Task instructions:
Please transcribe the data that follows without the pictures, keeping every word the same.

Given data:
__________________________________________________
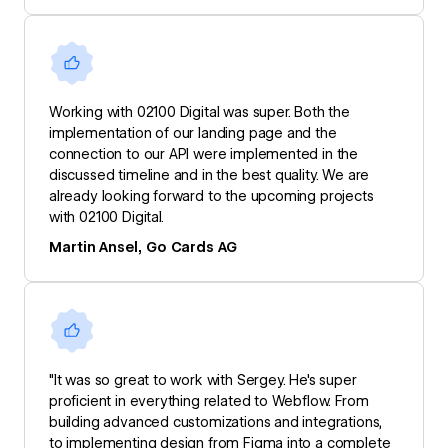
Working with 02100 Digital was super. Both the
implementation of our landing page and the
connection to our API were implemented in the
discussed timeline and in the best quality. We are
already looking forward to the upcoming projects
with 02100 Digital.
Martin Ansel, Go Cards AG
"It was so great to work with Sergey. He's super
proficient in everything related to Webflow. From
building advanced customizations and integrations,
to implementing design from Figma into a complete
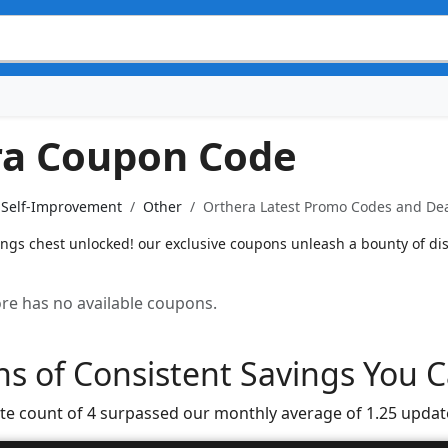
ra Coupon Code
& Self-Improvement
Other
Orthera Latest Promo Codes and Dea
ings chest unlocked! our exclusive coupons unleash a bounty of di
tore has no available coupons.
s of Consistent Savings You C
te count of 4 surpassed our monthly average of 1.25 updat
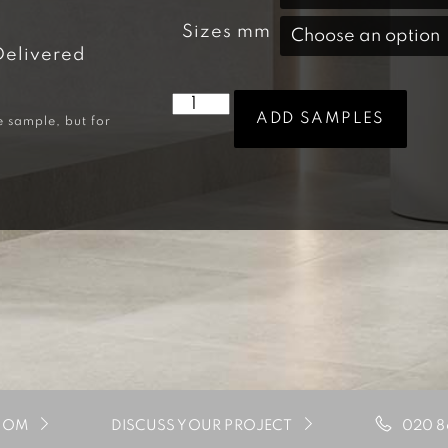
Sizes mm
Delivered
ADD SAMPLES
e sample, but for
020 8
OOM
DISCUSS YOUR PROJECT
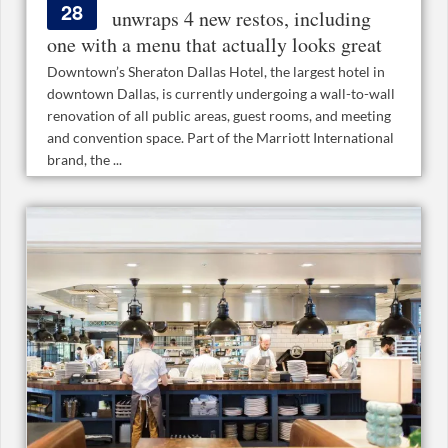
28
unwraps 4 new restos, including
one with a menu that actually looks great
Downtown’s Sheraton Dallas Hotel, the largest hotel in
downtown Dallas, is currently undergoing a wall-to-wall
renovation of all public areas, guest rooms, and meeting
and convention space. Part of the Marriott International
brand, the ...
__________________________________________________
Reply:
Working with 02100 Digital was super. Both the
implementation of our landing page and the
connection to our API were implemented in the
discussed timeline and in the best quality. We are
already looking forward to the upcoming projects
with 02100 Digital.
Martin Ansel, Go Cards AG
"It was so great to work with Sergey. He's super
proficient in everything related to Webflow. From
building advanced customizations and integrations,
to implementing design from Figma into a complete
ra Coupon Code
& Self-Improvement
Other
Orthera Latest Promo Codes and Dea
ings chest unlocked! our exclusive coupons unleash a bounty of di
tore has no available coupons.
s of Consistent Savings You C
te count of 4 surpassed our monthly average of 1.25 updat
Sizes mm
Delivered
ADD SAMPLES
e sample, but for
020 8
OOM
DISCUSS YOUR PROJECT
28
unwraps 4 new restos, including
one with a menu that actually looks great
Downtown’s Sheraton Dallas Hotel, the largest hotel in
downtown Dallas, is currently undergoing a wall-to-wall
renovation of all public areas, guest rooms, and meeting
and convention space. Part of the Marriott International
brand, the ...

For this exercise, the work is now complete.